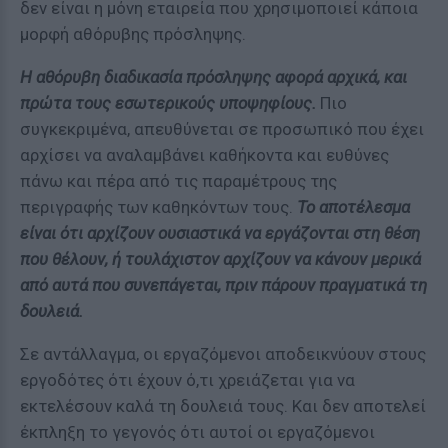
δεν είναι η μόνη εταιρεία που χρησιμοποιεί κάποια
μορφή αθόρυβης πρόσληψης.
Η αθόρυβη διαδικασία πρόσληψης αφορά αρχικά, και
πρώτα τους εσωτερικούς υποψηφίους.
Πιο
συγκεκριμένα, απευθύνεται σε προσωπικό που έχει
αρχίσει να αναλαμβάνει καθήκοντα και ευθύνες
πάνω και πέρα από τις παραμέτρους της
περιγραφής των καθηκόντων τους.
Το αποτέλεσμα
είναι ότι αρχίζουν ουσιαστικά να εργάζονται στη θέση
που θέλουν, ή τουλάχιστον αρχίζουν να κάνουν μερικά
από αυτά που συνεπάγεται, πριν πάρουν πραγματικά τη
δουλειά.
Σε αντάλλαγμα, οι εργαζόμενοι αποδεικνύουν στους
εργοδότες ότι έχουν ό,τι χρειάζεται για να
εκτελέσουν καλά τη δουλειά τους. Και δεν αποτελεί
έκπληξη το γεγονός ότι αυτοί οι εργαζόμενοι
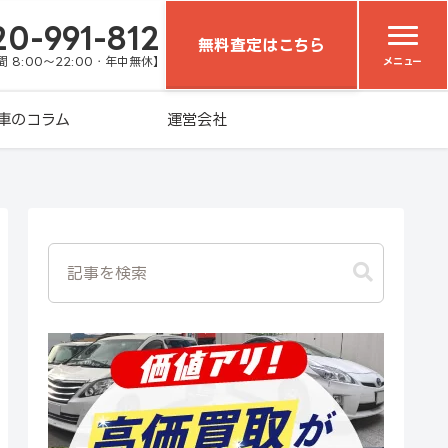
20-991-812
無料査定はこちら
 8:00～22:00・年中無休】
メニュー
車のコラム
運営会社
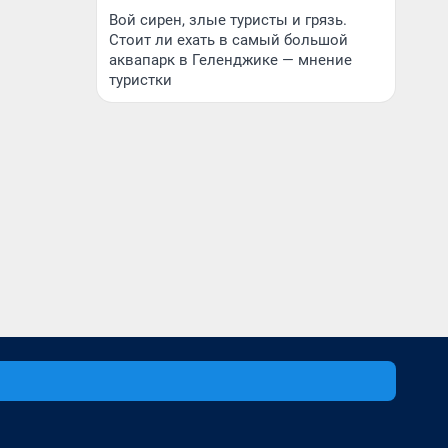
Вой сирен, злые туристы и грязь.
Стоит ли ехать в самый большой
аквапарк в Геленджике — мнение
туристки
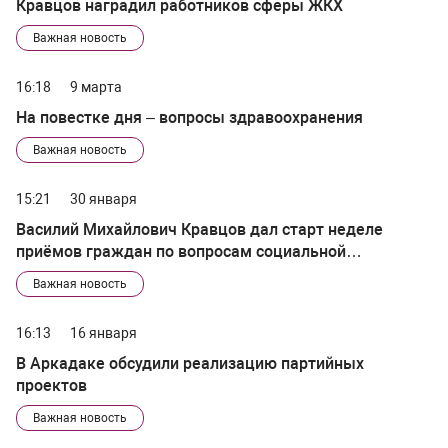
Кравцов наградил работников сферы ЖКХ
Важная новость
16:18
9 марта
На повестке дня – вопросы здравоохранения
Важная новость
15:21
30 января
Василий Михайлович Кравцов дал старт неделе
приёмов граждан по вопросам социальной
поддержки населения
Важная новость
16:13
16 января
В Аркадаке обсудили реализацию партийных
проектов
Важная новость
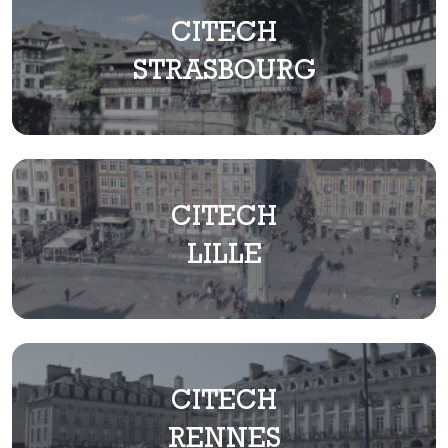
CITECH
STRASBOURG
CITECH
LILLE
CITECH
RENNES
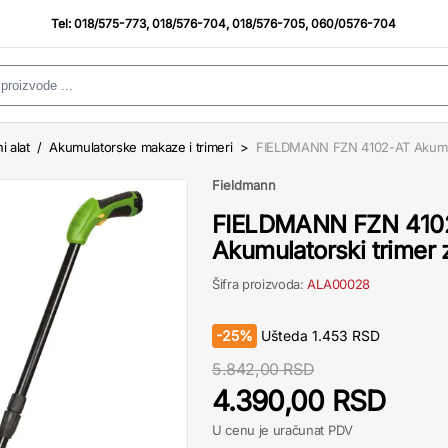
Tel:
018/575-773
,
018/576-704
,
018/576-705
,
060/0576-704
i alat
/
Akumulatorske makaze i trimeri
>
FIELDMANN FZN 4102-AT Akumulat
Fieldmann
FIELDMANN FZN 410
Akumulatorski trimer z
Šifra proizvoda:
ALA00028
-
25%
Ušteda
1.453
RSD
5.842,00 RSD
4.390,00 RSD
U cenu je uračunat PDV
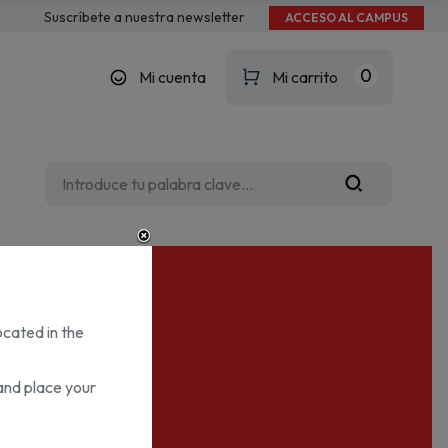
Suscríbete a nuestra newsletter
ACCESO AL CAMPUS
0
Mi cuenta
Mi carrito
ocated in the
and place your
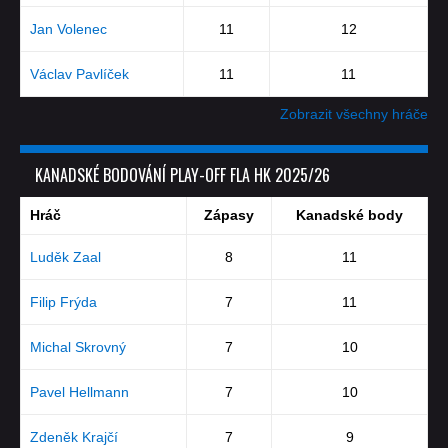
Jan Volenec
11
12
Václav Pavlíček
11
11
Zobrazit všechny hráče
KANADSKÉ BODOVÁNÍ PLAY-OFF FLA HK 2025/26
Hráč
Zápasy
Kanadské body
Luděk Zaal
8
11
Filip Frýda
7
11
Michal Skrovný
7
10
Pavel Hellmann
7
10
Zdeněk Krajčí
7
9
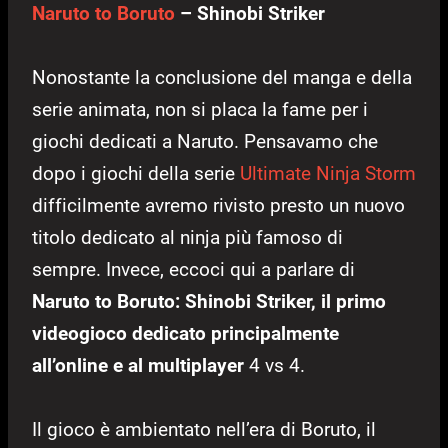
Naruto to Boruto
– Shinobi Striker
Nonostante la conclusione del manga e della
serie animata, non si placa la fame per i
giochi dedicati a Naruto. Pensavamo che
dopo i giochi della serie
Ultimate Ninja Storm
difficilmente avremo rivisto presto un nuovo
titolo dedicato al ninja più famoso di
sempre. Invece, eccoci qui a parlare di
Naruto to Boruto: Shinobi Striker, il primo
videogioco dedicato principalmente
all’online e al multiplayer
4 vs 4.
Il gioco è ambientato nell’era di Boruto, il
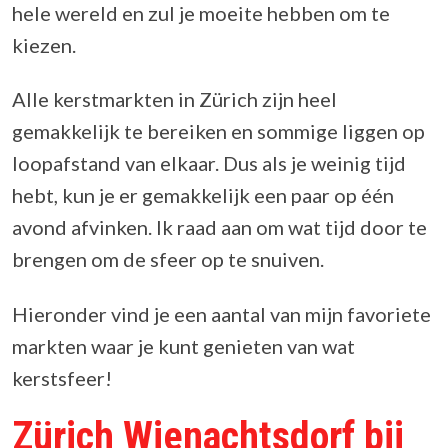
hele wereld en zul je moeite hebben om te
kiezen.
Alle kerstmarkten in Zürich zijn heel
gemakkelijk te bereiken en sommige liggen op
loopafstand van elkaar. Dus als je weinig tijd
hebt, kun je er gemakkelijk een paar op één
avond afvinken. Ik raad aan om wat tijd door te
brengen om de sfeer op te snuiven.
Hieronder vind je een aantal van mijn favoriete
markten waar je kunt genieten van wat
kerstsfeer!
Zürich Wienachtsdorf bij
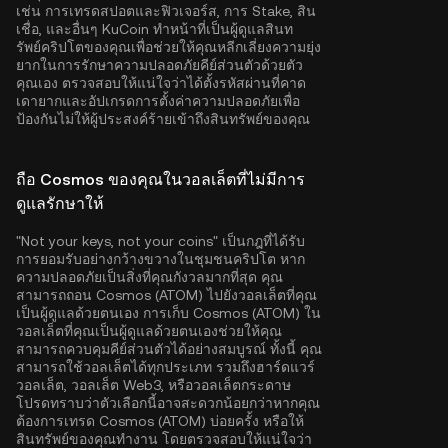
เช่น การเทรดสปอตและฟิวเจอร์ส, การ Stake, สิน
เชื่อ, และอื่นๆ KuCoin ทำหน้าที่เป็นผู้ดูแลสินท
รัพย์คริปโตของคุณเพื่อช่วยให้คุณหลีกเลี่ยงความยุ่ง
ยากในการรักษาความปลอดภัยคีย์ส่วนตัวด้วยตัว
คุณเอง ตรวจสอบให้แน่ใจว่าได้ตั้งรหัสผ่านที่คาด
เดายากและอัปเกรดการตั้งค่าความปลอดภัยเพื่อ
ป้องกันไม่ให้ผู้ประสงค์ร้ายเข้าถึงสินทรัพย์ของคุณ
ถือ Cosmos ของคุณในวอลเล็ตที่ไม่มีการ
ดูแลรักษาให้
"Not your keys, not your coins" เป็นกฎที่ได้รับ
การยอมรับอย่างกว้างขวางในชุมชนคริปโต หาก
ความปลอดภัยเป็นสิ่งที่คุณกังวลมากที่สุด คุณ
สามารถถอน Cosmos (ATOM) ไปยังวอลเล็ตที่คุณ
เป็นผู้ดูแลด้วยตนเอง การเก็บ Cosmos (ATOM) ใน
วอลเล็ตที่คุณเป็นผู้ดูแลด้วยตนเองช่วยให้คุณ
สามารถควบคุมคีย์ส่วนตัวได้อย่างสมบูรณ์ ทั้งนี้ คุณ
สามารถใช้วอลเล็ตได้ทุกประเภท รวมถึงฮาร์ดแวร์
วอลเล็ต, วอลเล็ต Web3, หรือวอลเล็ตกระดาษ
โปรดทราบว่าตัวเลือกนี้อาจสะดวกน้อยกว่าหากคุณ
ต้องการเทรด Cosmos (ATOM) บ่อยครั้ง หรือให้
สินทรัพย์ของคุณทำงาน โดยตรวจสอบให้แน่ใจว่า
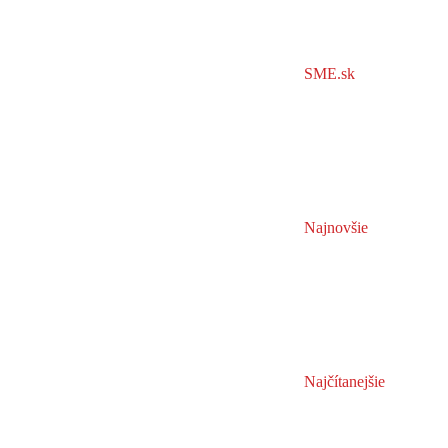
SME.sk
Najnovšie
Najčítanejšie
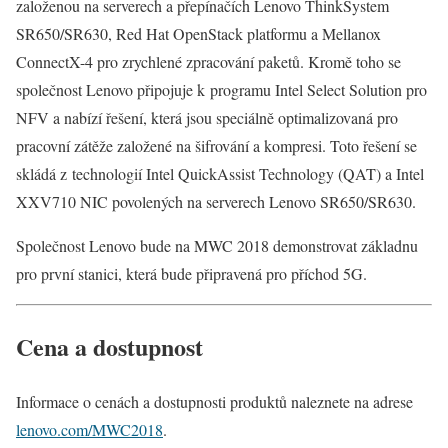
založenou na serverech a přepínačích Lenovo ThinkSystem
SR650/SR630, Red Hat OpenStack platformu a Mellanox
ConnectX-4 pro zrychlené zpracování paketů. Kromě toho se
společnost Lenovo připojuje k programu Intel Select Solution pro
NFV a nabízí řešení, která jsou speciálně optimalizovaná pro
pracovní zátěže založené na šifrování a kompresi. Toto řešení se
skládá z technologií Intel QuickAssist Technology (QAT) a Intel
XXV710 NIC povolených na serverech Lenovo SR650/SR630.
Společnost Lenovo bude na MWC 2018 demonstrovat základnu
pro první stanici, která bude připravená pro příchod 5G.
Cena a dostupnost
Informace o cenách a dostupnosti produktů naleznete na adrese
lenovo.com/MWC2018
.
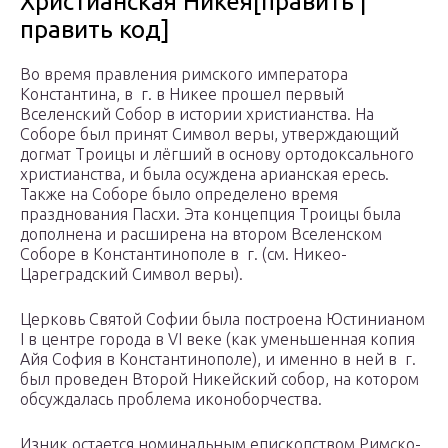
Христианская Никея[править |
править код]
Во время правления римского императора
Константина, в г. в Никее прошел первый
Вселенский Собор в истории христианства. На
Соборе был принят Символ веры, утверждающий
догмат Троицы и лёгший в основу ортодоксального
христианства, и была осуждена арианская ересь.
Также на Соборе было определено время
празднования Пасхи. Эта концепция Троицы была
дополнена и расширена на втором Вселенском
Соборе в Константинополе в г. (см. Никео-
Цареградский Символ веры).
Церковь Святой Софии была построена Юстинианом
I в центре города в VI веке (как уменьшенная копия
Айя София в Константинополе), и именно в ней в г.
был проведен Второй Никейский собор, на котором
обсуждалась проблема иконоборчества.
Изник остается номинальным епископством Римско-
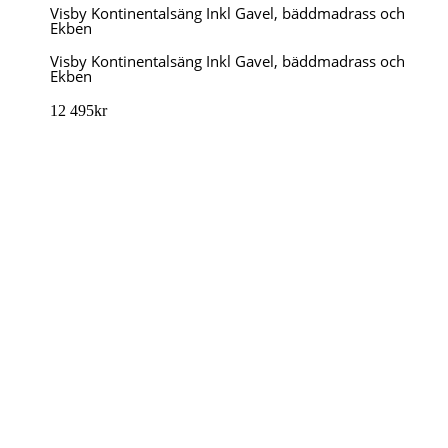
Visby Kontinentalsäng Inkl Gavel, bäddmadrass och
Ekben
Visby Kontinentalsäng Inkl Gavel, bäddmadrass och
Ekben
12 495
kr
------------------------------------------------------------------------
Show every line above in which the word "Intel" is found.

» Solution:
společnost Lenovo připojuje k programu Intel Select Solution pro
skládá z technologií Intel QuickAssist Technology (QAT) a Intel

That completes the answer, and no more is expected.